The case law governing the presidential removal power confirms this common-sense view. The operative Supreme Court opinions, Humphrey's Executor and Weiner v. United States, teach that the president is restrained from removing members of independent agencies when they have fixed terms or when they act in judicial capacities rendering judgments and rewarding damages. With the Civil Rights Commission, neither condition applies.

Historical precedent uniformly reinforces this legal analysis. After President Kennedy's election, all the Eisenhower nominees offered their resignations, as did all Kennedy nominees after Lyndon Johnson assumed the presidency. While both presidents chose not to appoint replacements, their authority to do so was never questioned.

With President Nixon's election, civil rights advocates busily began building a theory that the commissioners' political independence is conditioned on permanent job security. However, when Nixon requested Chairman Theodore Hesburgh's resignation, he complied, albeit reluctantly. In fact, of the seven presidents in the office since the commission was created, only Ford and Carter failed to assert presidential authority over the membership of the commission.

Many senators affirm the president's constitutional authority to replace the commissioners, but argue that wholesale removal will result in a loss of political independence. This claim is strange indeed. The political independence of the president's nominees depends on their character and integrity. If these nominees are the sort of people who will succumb to presidential blandishments, then wholesale replacement will destroy the commission's independence. If they are made of sterner stuff (as every senator has made haste to certify), then they will ignore politics in their considerations.

Ultimately, the avowed senatorial concern for independence ends up as an attempt to impugn the integrity of the proposed nominees--a claim that the nominees, whatever their past civil rights records, so desire preferment that they have made commitments to the White House that will hurt their performance. Alternatively, the Senate must find that they lack the gumption to stick to their views should the phone ring from the Oval Office. There is not a scintilla of evidence that this is the case.

The Reagan appointees already serving on the commission have shown clear proof of their independence, veering from White House views on numerous occasions, most notably by demanding and reviewing, over Justice Department objections, the affirmative action plans of all government agencies.

In contrast, the commission under Democratic administrations has shown an abysmal lack of independence. During the Kennedy years the commission's staff director, Berl Bernhard, met weekly with members of the Democratic National Committee. The commission postponed hearings at the request of the Justice Department. According to Harris Wofford, President Kennedy's chief civil rights aide, commission lawyer Bill Taylor was "informally assigned" to the White House to develop a coordinated civil rights strategy.

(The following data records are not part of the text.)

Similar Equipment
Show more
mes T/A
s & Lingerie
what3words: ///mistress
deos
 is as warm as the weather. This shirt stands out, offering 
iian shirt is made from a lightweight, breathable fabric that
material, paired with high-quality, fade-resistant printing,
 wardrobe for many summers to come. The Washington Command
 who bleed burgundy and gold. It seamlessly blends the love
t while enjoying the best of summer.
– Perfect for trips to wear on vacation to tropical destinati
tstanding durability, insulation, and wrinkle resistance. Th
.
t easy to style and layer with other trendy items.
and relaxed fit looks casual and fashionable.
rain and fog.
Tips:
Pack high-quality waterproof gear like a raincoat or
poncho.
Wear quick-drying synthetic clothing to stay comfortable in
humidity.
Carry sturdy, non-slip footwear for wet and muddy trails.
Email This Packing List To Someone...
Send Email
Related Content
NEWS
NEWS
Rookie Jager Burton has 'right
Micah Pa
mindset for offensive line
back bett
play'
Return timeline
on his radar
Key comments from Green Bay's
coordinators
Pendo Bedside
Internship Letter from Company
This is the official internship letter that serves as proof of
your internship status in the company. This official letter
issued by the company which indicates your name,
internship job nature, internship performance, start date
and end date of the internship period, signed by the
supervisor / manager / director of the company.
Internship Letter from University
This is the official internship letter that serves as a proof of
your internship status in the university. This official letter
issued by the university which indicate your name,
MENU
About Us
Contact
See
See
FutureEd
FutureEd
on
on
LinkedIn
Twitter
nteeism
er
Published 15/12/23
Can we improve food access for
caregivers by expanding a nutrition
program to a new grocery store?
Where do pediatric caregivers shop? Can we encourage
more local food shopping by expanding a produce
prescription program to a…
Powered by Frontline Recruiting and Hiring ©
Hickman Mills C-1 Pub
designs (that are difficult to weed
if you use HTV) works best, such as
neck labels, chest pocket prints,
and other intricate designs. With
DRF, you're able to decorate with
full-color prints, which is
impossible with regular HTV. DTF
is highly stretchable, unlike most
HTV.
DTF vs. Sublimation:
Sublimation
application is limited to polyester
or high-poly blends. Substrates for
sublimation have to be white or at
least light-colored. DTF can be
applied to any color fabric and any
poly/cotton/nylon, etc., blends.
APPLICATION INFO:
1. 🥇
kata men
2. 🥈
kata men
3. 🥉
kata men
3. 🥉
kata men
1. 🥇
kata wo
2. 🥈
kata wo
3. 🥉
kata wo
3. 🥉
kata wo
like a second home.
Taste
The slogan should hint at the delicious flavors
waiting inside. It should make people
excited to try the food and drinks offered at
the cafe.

Of course, one might argue that the senators' definition of independence depends on the nominees' ability to gain the acceptance of the civil rights community. On this view, a commission is independent of the president only when it is controlled by its primary client constituency. Is obeisance to special-interest politics a serious criterion?

The independence issue has been raised for one reason and one reason only--to deflect public attention from the central issue in the debate over the Civil Rights Commission nominations--the role of numerical quotas in national civil rights policy. The civil rights movement has made numerical quotas the litmus test of commitment to our national goal of equality under law. Democratic senators have apparently climbed on board the quota train, but don't wish to admit it.

The Reagan nominees to the commission, Morris Abram, John Bunzel and Robert Destrow, have extraordinarily rich records of service to the cause of civil rights--as does Linda Chavez, the proposed staff director. The quality of these appointments is such that their opponents resist a debate on their merits, agreeing with Sen. Howard Metzenbaum that nothing the nominees "can say or do can have relevance."